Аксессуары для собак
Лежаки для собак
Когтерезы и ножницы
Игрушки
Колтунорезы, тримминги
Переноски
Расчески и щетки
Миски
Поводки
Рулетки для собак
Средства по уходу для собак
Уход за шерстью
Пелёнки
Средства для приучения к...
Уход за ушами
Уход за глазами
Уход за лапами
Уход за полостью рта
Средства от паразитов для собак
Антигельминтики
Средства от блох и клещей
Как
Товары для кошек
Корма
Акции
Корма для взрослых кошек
▬▬▬▬▬▬
From the preceding material, extract every line exactly.

Аксессуары для собак
Лежаки для собак
Когтерезы и ножницы
Игрушки
Колтунорезы, тримминги
Переноски
Расчески и щетки
Миски
Поводки
Рулетки для собак
Средства по уходу для собак
Уход за шерстью
Пелёнки
Средства для приучения к...
Уход за ушами
Уход за глазами
Уход за лапами
Уход за полостью рта
Средства от паразитов для собак
Антигельминтики
Средства от блох и клещей
Как
Товары для кошек
Корма
Акции
Корма для взрослых кошек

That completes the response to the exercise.